YOUSSOU N’DOUR: quando il Palais Saint-Vincent si trasformò in un Great African Ball

E’ nato in autunno (il 1° ottobre 1959), ma i concerti del cantante senegalese Youssou N’Dour sono talmente “calienti” che sembra sempre estate. Fu così anche quel freddo 7 novembre 2002 in cui si esibì a Saint-Vincent per la Saison Cuturelle. Alla fine, infatti, il Palais sembrava un “Great African Ball”, uno di quei party danzanti senegalesi, cioè, che, grazie a Youssou, hanno conquistato New York e Parigi. Echeggiando le torride maratone musicali che lui ed i “Super Etoile” sono soliti tenere al nightclub “Thiossane” di Dakar, dove You, come viene familiarmente chiamato, mette a punto le sue infallibili macchine sonore fatte per trasmettere gioia ed energia.

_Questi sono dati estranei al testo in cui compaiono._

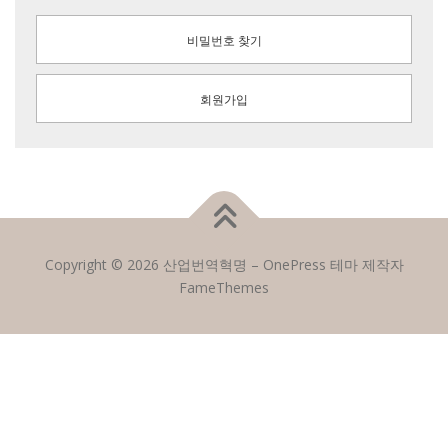
비밀번호 찾기
회원가입
Copyright © 2026 산업번역혁명
–
OnePress
테마 제작자
FameThemes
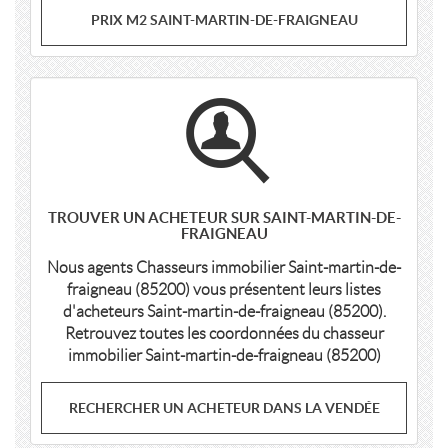
PRIX M2 SAINT-MARTIN-DE-FRAIGNEAU
TROUVER UN ACHETEUR SUR SAINT-MARTIN-DE-
FRAIGNEAU
Nous agents Chasseurs immobilier Saint-martin-de-
fraigneau (85200) vous présentent leurs listes
d'acheteurs Saint-martin-de-fraigneau (85200).
Retrouvez toutes les coordonnées du chasseur
immobilier Saint-martin-de-fraigneau (85200)
RECHERCHER UN ACHETEUR DANS LA VENDÉE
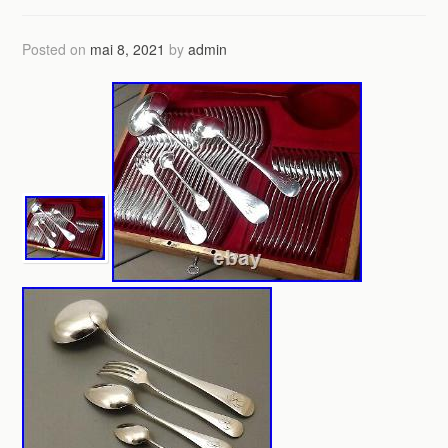
Posted on
mai 8, 2021
by
admin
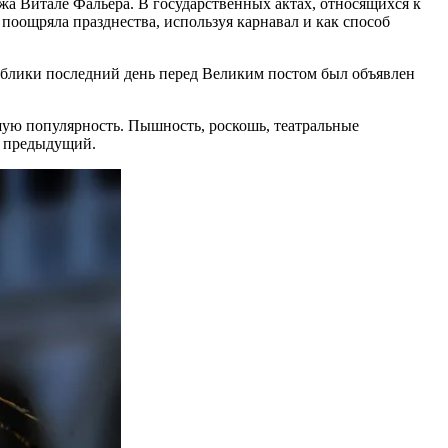
жа Витале Фальера. В государственных актах, относящихся к
поощряла празднества, используя
карнавал
и как способ
блики последний день перед Великим постом был объявлен
шую популярность. Пышность, роскошь, театральные
и предыдущий.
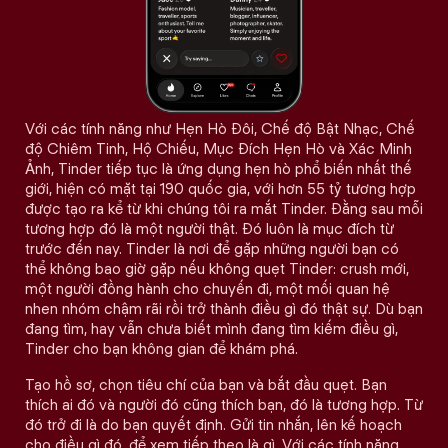
Với các tính năng như Hẹn Hò Đôi, Chế độ Bật Nhạc, Chế
độ Chiêm Tinh, Hộ Chiếu, Mục Đích Hẹn Hò và Xác Minh
Ảnh, Tinder tiếp tục là ứng dụng hẹn hò phổ biến nhất thế
giới, hiện có mặt tại 190 quốc gia, với hơn 55 tỷ tương hợp
được tạo ra kể từ khi chúng tôi ra mắt Tinder. Đằng sau mỗi
tương hợp đó là một người thật. Đó luôn là mục đích từ
trước đến nay. Tinder là nơi để gặp những người bạn có
thể không bao giờ gặp nếu không quẹt Tinder: crush mới,
một người đồng hành cho chuyến đi, một mối quan hệ
nhen nhóm chậm rãi rồi trở thành điều gì đó thật sự. Dù bạn
đang tìm, hay vẫn chưa biết mình đang tìm kiếm điều gì,
Tinder cho bạn không gian để khám phá.
Tạo hồ sơ, chọn tiêu chí của bạn và bắt đầu quẹt. Bạn
thích ai đó và người đó cũng thích bạn, đó là tương hợp. Từ
đó trở đi là do bạn quyết định. Gửi tin nhắn, lên kế hoạch
cho điều gì đó, để xem tiếp theo là gì. Với các tính năng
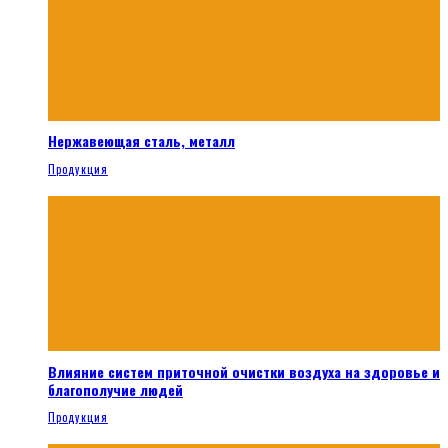
Нержавеющая сталь, металл
Продукция
Влияние систем приточной очистки воздуха на здоровье и
благополучие людей
Продукция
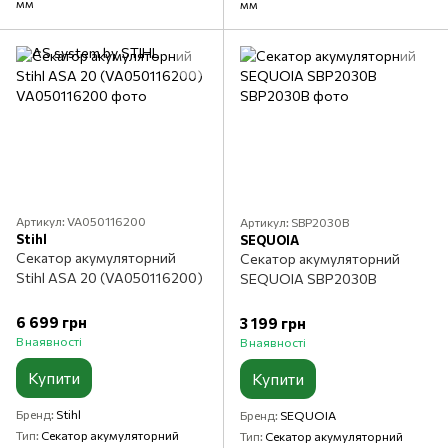
мм
мм
Артикул: VA050116200
Артикул: SBP2030B
Stihl
SEQUOIA
Секатор акумуляторний
Секатор акумуляторний
Stihl ASA 20 (VA050116200)
SEQUOIA SBP2030B
6 699 грн
3 199 грн
В наявності
В наявності
Купити
Купити
Бренд
Stihl
Бренд
SEQUOIA
Тип
Секатор акумуляторний
Тип
Секатор акумуляторний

«Scrivere canzoni per me è un processo collettivo perché molti input mi vengono dalla band e dal pubblico.- mi disse prima del concerto- Quando siamo in Senegal suoniamo dal vivo quattro volte la settimana nel nostro nightclub, così abbiamo la grande opportunità di vedere i pezzi che si evolvono sera dopo sera come in un laboratorio. Penso sia la stessa cosa che provavano Miles Davis o John Coltrane quando suonavano tutte le sere il loro jazz nei clubs.» Accanto ai sincopati ritmi senegalesi, nel calderone della sua musica, sono, così, entrate spruzzate di rock, reggae, rumba, soul, funky, mielismi di ispirazione Sufi, sonorità pop ed altro ancora. Quella “world-pop fusion” teorizzata da molti che lui, però, ha concretizzato al meglio, tanto da essere eletto “Artista Africano del XX secolo“. Come, infatti, ha cantato nella canzone-manifesto “The Same”: “Sound is the same for all the world/ Everybody has a heart/ Everybody gets a feeling/ Rock, reggae, jazz, mbalax/ All around the world, the same / Pachanga, soul music, rhythm and blues/ The same”.

Fu Peter Gabriel che, ospitandolo nel 1986 nel suo Cd “So”, gli aprì le porte del grande pop internazionale. Al 1989 risale, invece, “The Lion“, il suo primo Cd per un’etichetta internazionale (la “Virgin”), a cui sono seguiti altri 18 Cd e il grande successo di “Seven seconds” (cantato nel 1994 con Neneh Cherry), che, con 1 milione e mezzo di Cd venduti, lo impose nelle classifiche europee ed americane, trasformando l'”Enfant chéri de la Médina” (il quartiere di Dakar dove ha debuttato) in un vero e proprio ambasciatore della musica africana nel mondo.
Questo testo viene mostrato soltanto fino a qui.